Contact with the Ukrainian militia currently possessing the stolen art, as well as diplomatic efforts on the highest levels, so far had no result and therefore the museum and the municipality of Hoorn went for publicity. They fear the collection may be on the brink of being sold to others and concluded the art must be in a deteriorating condition.

On Jan. 9, 2005, 24 paintings and 70 pieces of silverware, the heart of the 17th and 18th century collection, were stolen from the Westfries Museum during a burglary. Last year one of the stolen paintings first appeared on a Ukrainian website.

In July 2015, two individuals reported to the Dutch embassy in Kiev, saying that they represented a Ukrainian volunteer battalion. This OUN militia claimed to have the complete collection of the stolen paintings from the Westfries Museum in their possession.

The militia stated that it was prepared to hand over the paintings to the Netherlands on certain conditions, one of which was that the Ukrainian authorities were not to be involved.

After being informed by the embassy the Dutch police and justice department gave the municipality of Hoorn the opportunity to contact the new owners of the stolen art themselves.

Arthur Brand, a Dutch specialist in art crimes and tracking down stolen art, got the assignment from the municipality to do research and make the contact.

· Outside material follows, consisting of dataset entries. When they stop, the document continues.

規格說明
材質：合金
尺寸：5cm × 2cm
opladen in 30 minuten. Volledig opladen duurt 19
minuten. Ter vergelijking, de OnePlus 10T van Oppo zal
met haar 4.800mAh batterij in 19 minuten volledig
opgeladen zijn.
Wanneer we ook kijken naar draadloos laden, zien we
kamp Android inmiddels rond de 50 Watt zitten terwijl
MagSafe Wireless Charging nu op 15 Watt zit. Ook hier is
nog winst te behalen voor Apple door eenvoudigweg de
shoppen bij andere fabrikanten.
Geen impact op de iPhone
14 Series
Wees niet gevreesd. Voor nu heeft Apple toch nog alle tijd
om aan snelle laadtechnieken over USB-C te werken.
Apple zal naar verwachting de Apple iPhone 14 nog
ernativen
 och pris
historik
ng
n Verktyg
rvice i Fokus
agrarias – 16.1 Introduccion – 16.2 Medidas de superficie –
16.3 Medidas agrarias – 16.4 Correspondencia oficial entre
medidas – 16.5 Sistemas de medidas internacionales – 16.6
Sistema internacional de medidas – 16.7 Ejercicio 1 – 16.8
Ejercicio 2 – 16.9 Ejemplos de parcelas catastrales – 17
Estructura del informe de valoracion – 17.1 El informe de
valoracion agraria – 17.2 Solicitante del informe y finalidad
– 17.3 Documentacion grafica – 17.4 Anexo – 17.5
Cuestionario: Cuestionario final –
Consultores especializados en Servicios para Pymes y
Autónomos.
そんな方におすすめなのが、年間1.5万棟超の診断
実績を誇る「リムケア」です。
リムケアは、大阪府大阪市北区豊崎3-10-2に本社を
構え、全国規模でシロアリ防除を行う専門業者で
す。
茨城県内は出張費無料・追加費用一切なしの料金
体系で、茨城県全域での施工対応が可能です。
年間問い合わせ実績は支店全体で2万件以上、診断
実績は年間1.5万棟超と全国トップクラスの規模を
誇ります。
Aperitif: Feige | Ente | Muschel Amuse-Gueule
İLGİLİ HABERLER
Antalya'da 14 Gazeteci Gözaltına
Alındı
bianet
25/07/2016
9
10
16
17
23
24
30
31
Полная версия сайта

Brand noticed that the present owners had a completely different idea of the value of the stolen paintings. They estimated the value at 50 million euros (54.22 million U.S dollars), while Brand's research showed that the entire collection should be estimated at a minimum of 250,000 euros and a maximum of 1.3 million euros, if in good condition.

Because the collection did not seem well conserved over the last 10 years the current market value should, according to Brand, be no more than 500,000 euros.

Negotiations with the militia therefore failed. According to information Brand received, some of the works from the Westfries Museum were already offered to foreign criminals and Oleh Tyahnybok, leader of the right-wing extremist party Svoboda, and Valentyn Nalyvaichenko, former head of the Ukrainian secret service, might also be involved.

"We have done everything we can and have reached a dead end," museum director Ad Geerdink said in a press release.

"Now that it seems that the art works are disappearing again, we want to sound the alarm to let potential buyers know that they are dealing with stolen art, to give a correct representation of the actual value of the art works, but also to send a signal that these art works only belong in Hoorn," said Geerdink.